The Holy Scriptures 

1.
OH Book! infinite sweetnesse! let my heart
Suck ev’ry letter, and a hony gain,
Precious for any grief in any part;
To cleare the breast, to mollifie all pain.

Thou art all health, health thriving till it make
A full eternitie: thou art a masse
Of strange delights, where we may wish & take.
Ladies, look here; this is the thankfull glasse,

That mends the lookers eyes: this is the well
That washes what it shows.  Who can indeare
Thy praise too much?  thou art heav’ns Lidger here,
Working against the states of death and hell.

Thou art joyes handsell: heav’n lies flat in thee,
Subject to ev’ry mounters bended knee.

2.  
OH that I knew how all thy lights combine,
And the configurations of their glorie!
Seeing not onely how each verse doth shine,
But all the constellations of the storie.

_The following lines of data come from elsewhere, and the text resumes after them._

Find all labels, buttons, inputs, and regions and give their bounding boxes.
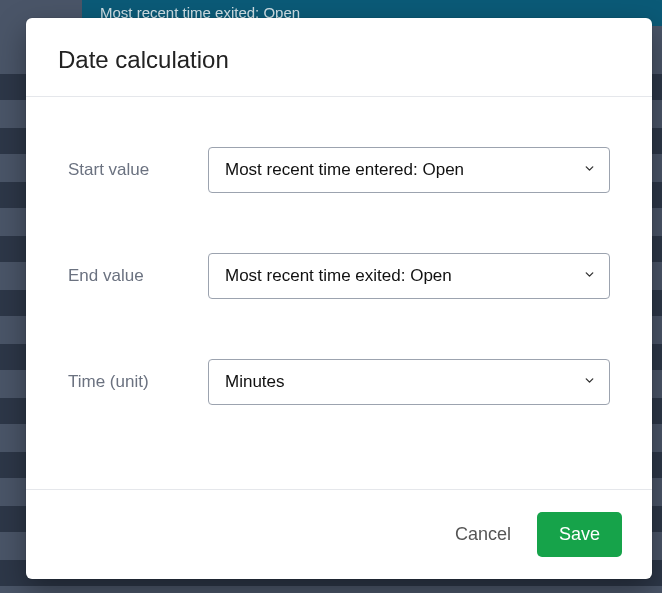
save-button[interactable]: Save: [537, 512, 622, 557]
time-unit-select-wrap: Minutes: [208, 359, 610, 405]
dialog-header: Date calculation: [26, 18, 652, 96]
end-value-select-wrap: Most recent time exited: Open: [208, 253, 610, 299]
start-value-select-wrap: Most recent time entered: Open: [208, 147, 610, 193]
start-value-row: Start value Most recent time entered: Op…: [68, 147, 610, 193]
start-value-label: Start value: [68, 160, 208, 180]
end-value-label: End value: [68, 266, 208, 286]
time-unit-row: Time (unit) Minutes: [68, 359, 610, 405]
date-calculation-dialog: Date calculation Start value Most recent…: [26, 18, 652, 579]
cancel-button[interactable]: Cancel: [449, 516, 517, 553]
time-unit-select[interactable]: Minutes: [208, 359, 610, 405]
dialog-footer: Cancel Save: [26, 490, 652, 579]
end-value-row: End value Most recent time exited: Open: [68, 253, 610, 299]
dialog-title: Date calculation: [58, 46, 620, 74]
time-unit-selected: Minutes: [225, 372, 285, 392]
dialog-body: Start value Most recent time entered: Op…: [26, 97, 652, 489]
start-value-selected: Most recent time entered: Open: [225, 160, 464, 180]
start-value-select[interactable]: Most recent time entered: Open: [208, 147, 610, 193]
time-unit-label: Time (unit): [68, 372, 208, 392]
end-value-selected: Most recent time exited: Open: [225, 266, 452, 286]
end-value-select[interactable]: Most recent time exited: Open: [208, 253, 610, 299]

This verse marks that, and both do make a motion
Unto a third, that ten leaves off doth lie:
Then as dispersed herbs do watch a potion,
These three make up some Christians destinie:

Such are thy secrets, which my life makes good,
And comments on thee: for in ev’ry thing
Thy words do finde me out, & parallels bring,
And in another make me understood.

Starres are poore books, & oftentimes do misse:
This book of starres lights to eternall blisse.

George Herbert


“A masse of strange delights”. This has certainly been my experience. Especially lately. I was brought up reading and memorizing this book, and even now, after all these years, I am amazed at the new things that I find. There is no book like this. Someone once said how it is like a diamond, you look at it one way and see this, then another, and see that – only to find the facets are endless, the whole universe and all of life is within and shines out through it. I love George Herbert’s enthusiasm, “Let my heart suck every letter!” And that phrase, “This is the thankfull glasse, that mends the looker’s eyes.” Is Herbert saying that we find ourselves in this book, and that finding constitutes a transformation? How very beautiful to think! I am in this story, and in it I am changed, I become what I always longed to be but did not dare to hope for. And “joyous handsell’? From what I can gather, handsell, means first gift, or the first installment of a bargain – which is to say, the words in this book are but a small taste of the very real and physical renewal of the whole universe yet to come. “Oh that I knew how all thy lights combine!” I’m completely in agreement with Herbert. If only I could see how each facet works together! I’ve seen only a small portion of how the themes are woven throughout – the Feast, the Pillar of Fire, the Temple, the Garden, the Exile – the symbols of Water, Bread, the Body, Stones, the Vine – and this is only scratching the surface. These certainly are “the secrets which make my life good.” This book is the thread that has led me this far in my life journey. And it has not failed me. Who knew that a story, a poem no less, could be the stuff of Life itself.